More than 50% of the reported reasoning abilities of LLMs might not be true reasoning. How do we evaluate models trained on the entire internet? I.e., what novel questions can we ask of something that has seen all written knowledge? Below: new eval, results, code, and paper. Functional benchmarks are a new way to do reasoning evals. Take a popular benchmark, e.g., MATH, and manually rewrite its reasoning into code, MATH(). Run the code to get a snapshot that asks for the same reasoning but not the same question. A reasoning gap exists if a model’s performance is different on snapshots. Big question: Are current SOTA models closer to gap 0 (proper reasoning) or gap 100 (lots of memorization)? What we find: Gaps in the range of 58% to 80% in a bunch of SOTA models. Motivates us to build Gap 0 models. We’re releasing the paper, code, and 3 snapshots of functional MATH() today. arxiv draft: arxiv.org/abs/2402.19450 github repo: github.com/ConsequentAI/f… 1/🧵
2/ Problem Testing using static text (Q, A)s is problematic. Contamination is a concern. Especially when we don’t know the data for each training step starting from random weights. Also, we cannot keep building new, harder (Q, A)s all the time. We need a longer term solution.

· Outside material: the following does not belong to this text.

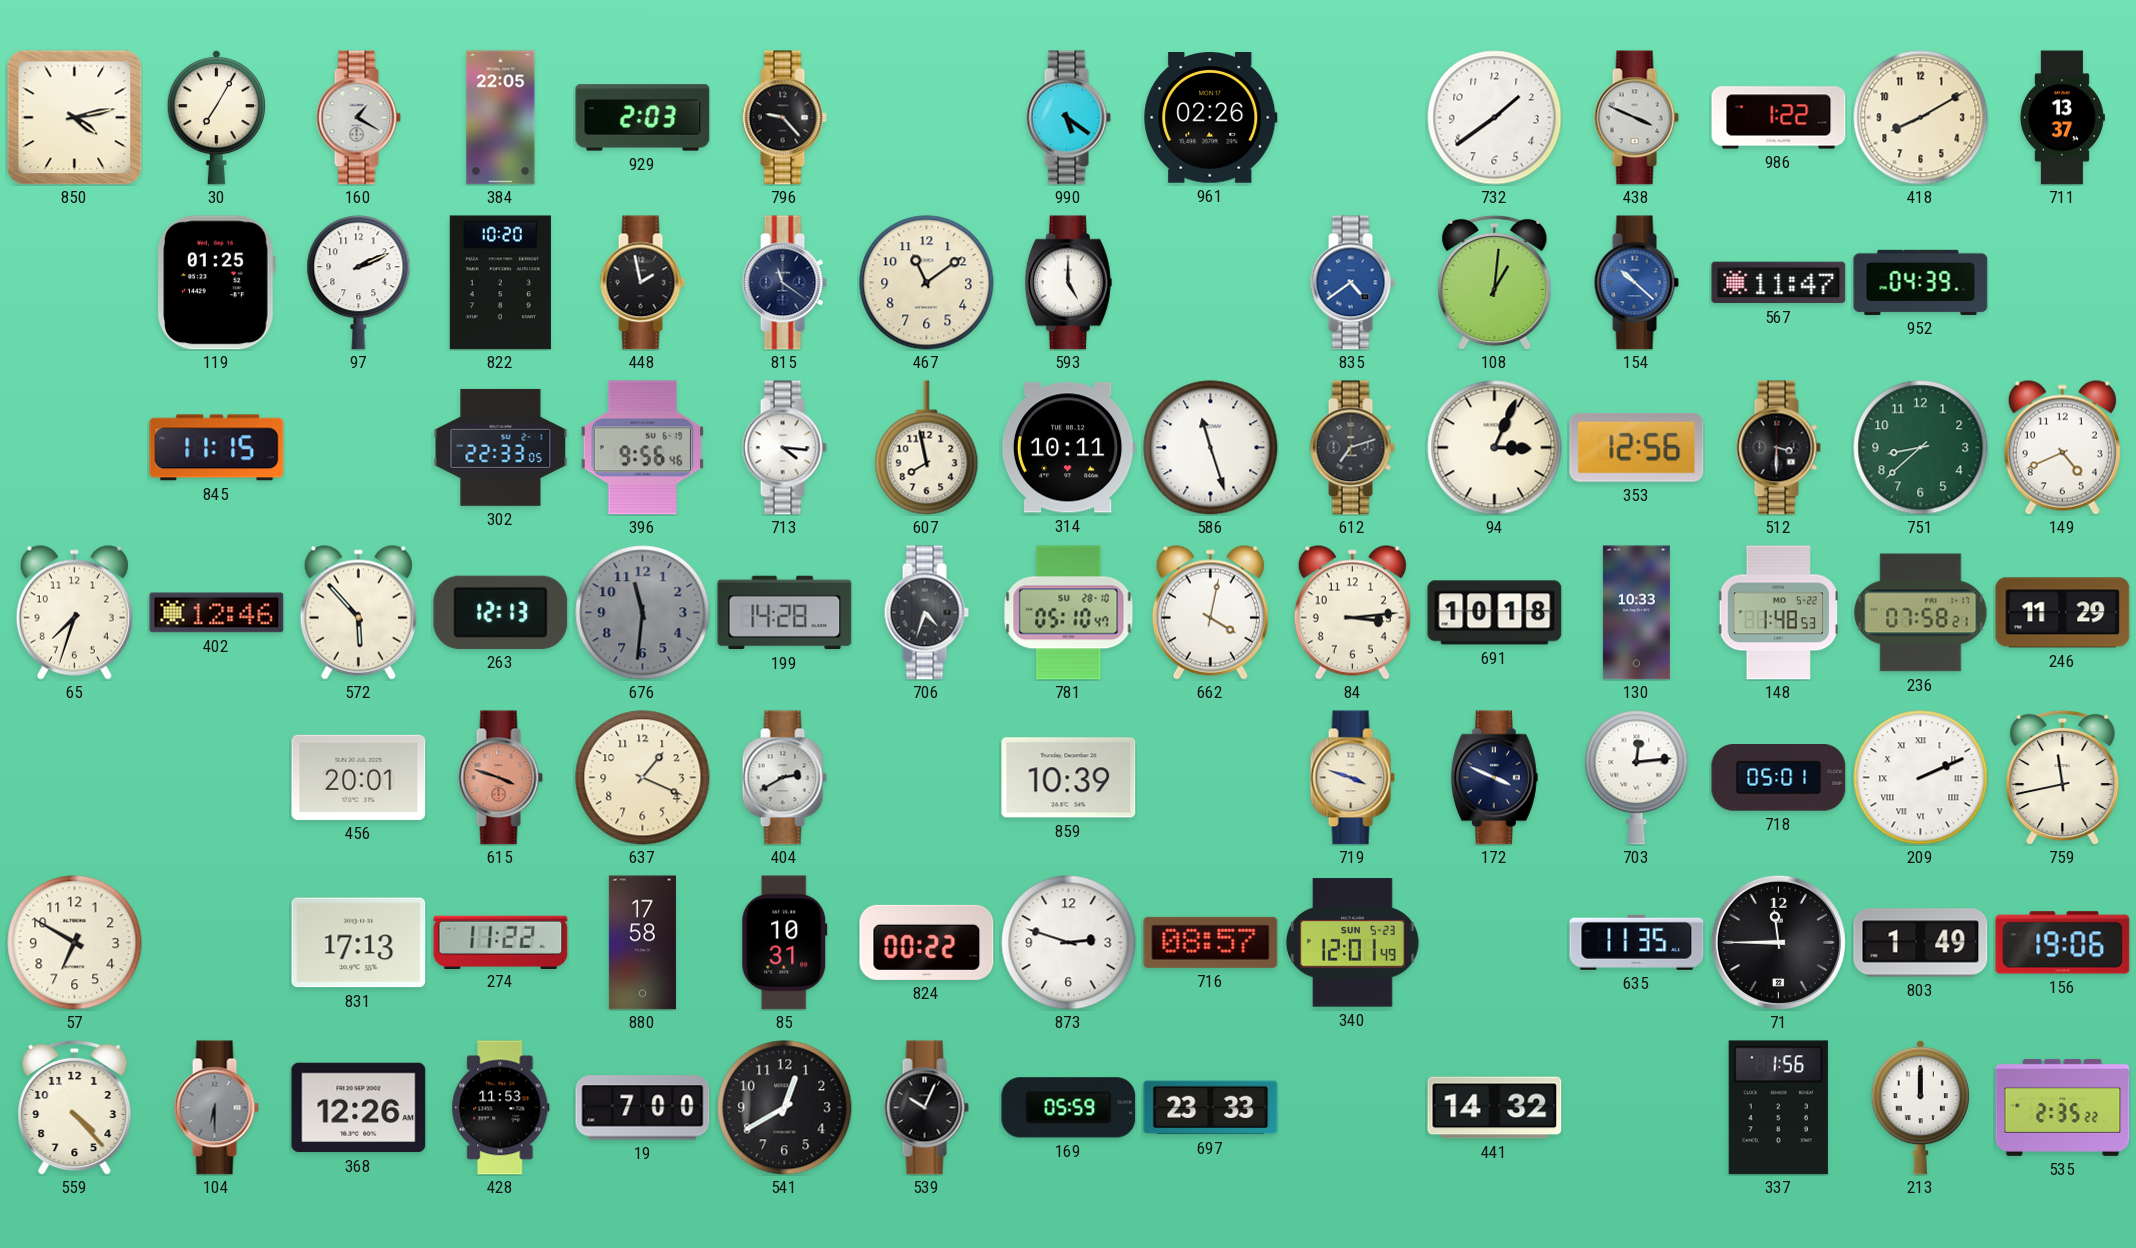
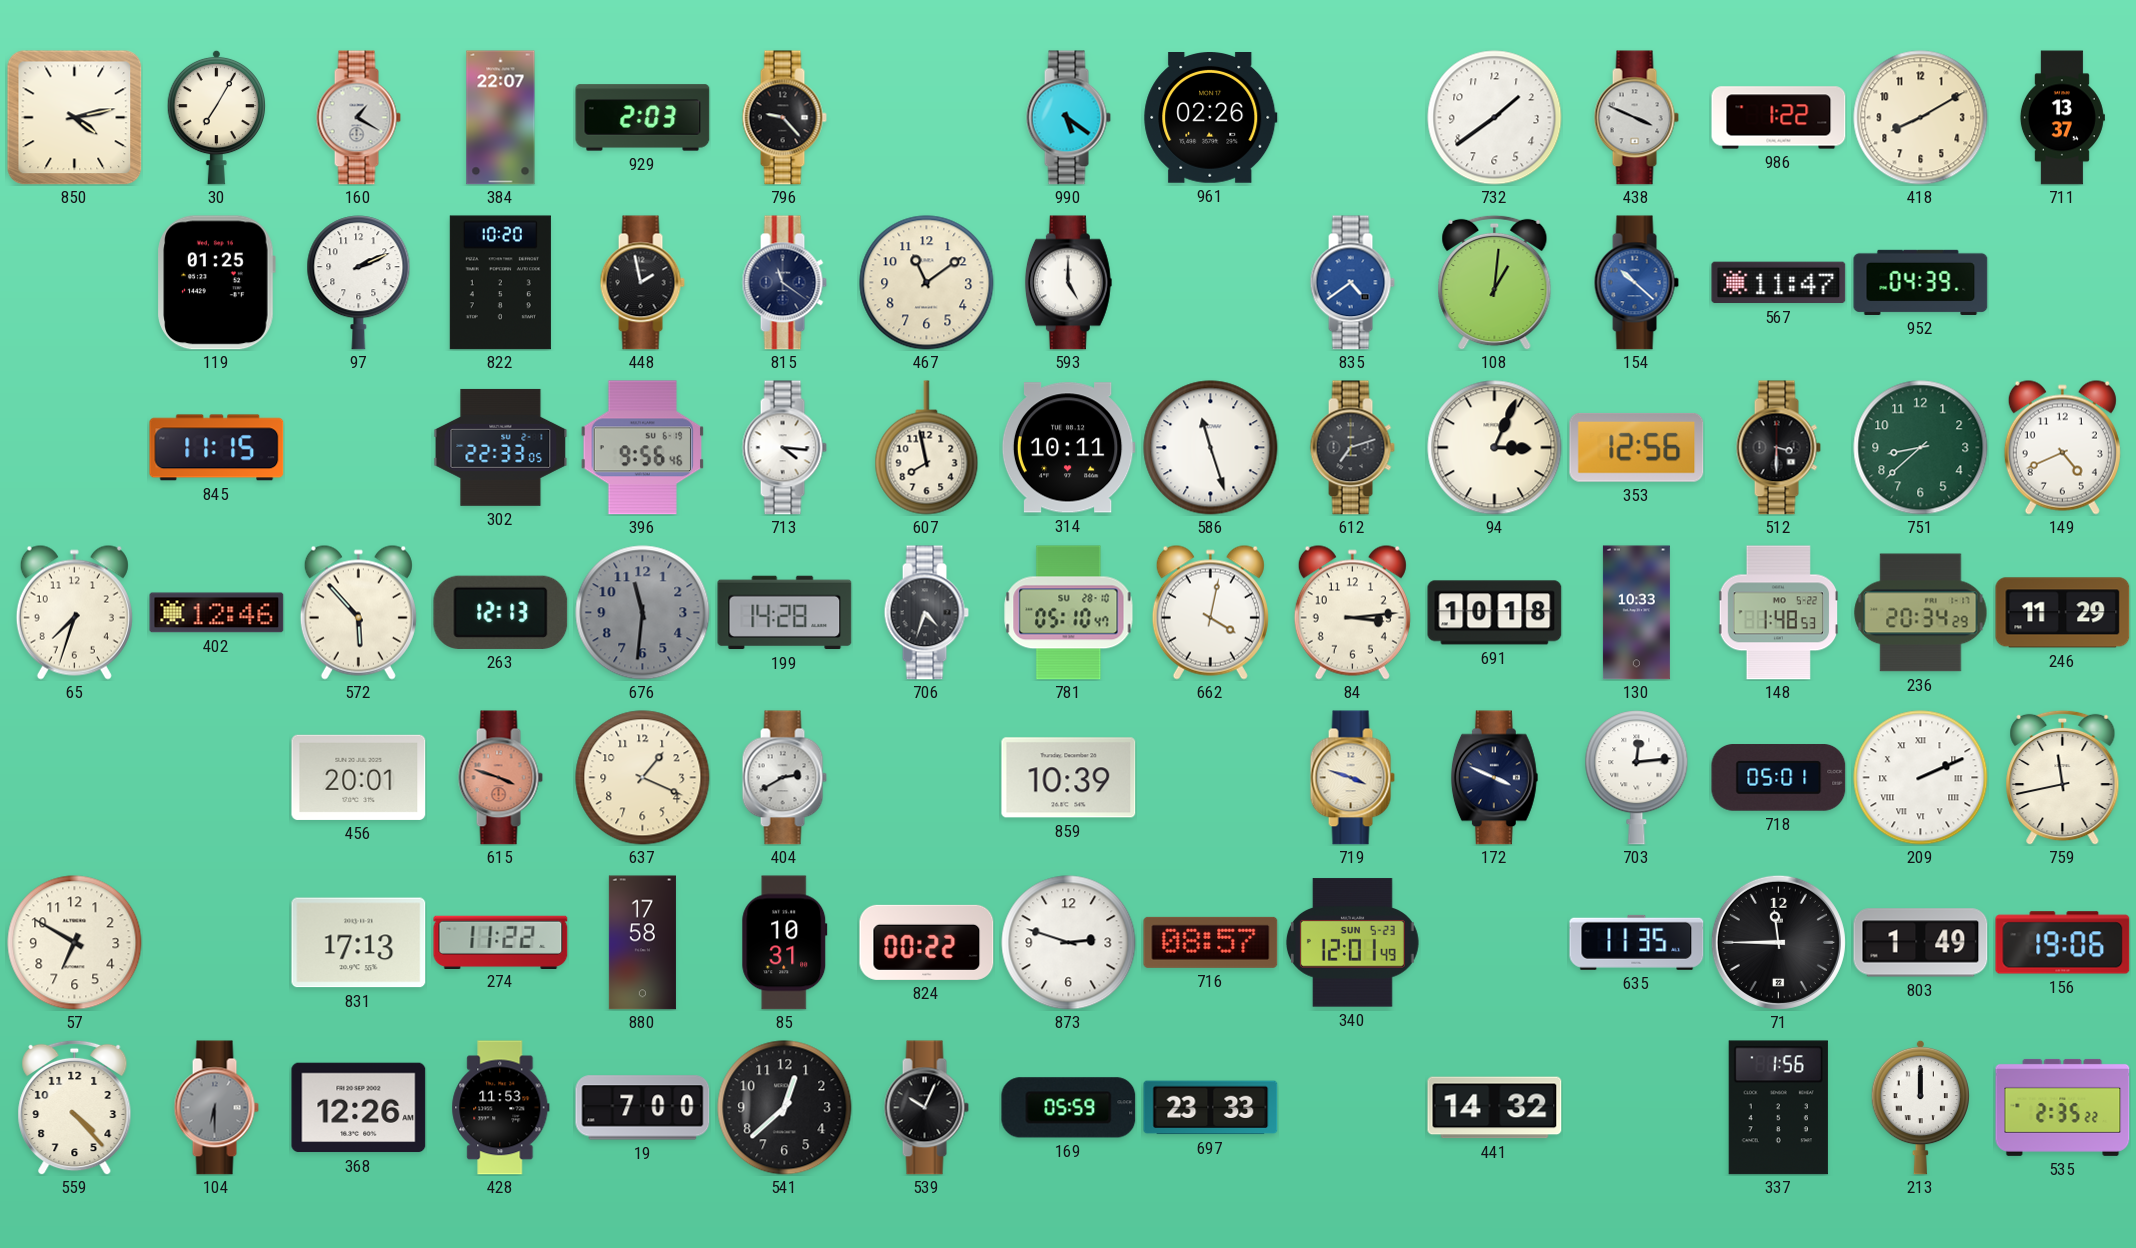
384: 22:05 -> 22:07
236: 07:58 -> 20:34
541: 12:40 -> 12:38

3/ Solution Represent the reasoning you want to test as code. When you run this code with random inputs it should generate a “snapshot” (Q, A). So you get to test using the exact same IOs and harness as before, just without repeating any (Q, A) from the past.
@_saurabh We have done something similar to address this issue: arxiv.org/abs/2401.15545. We dynamically generate questions for code models.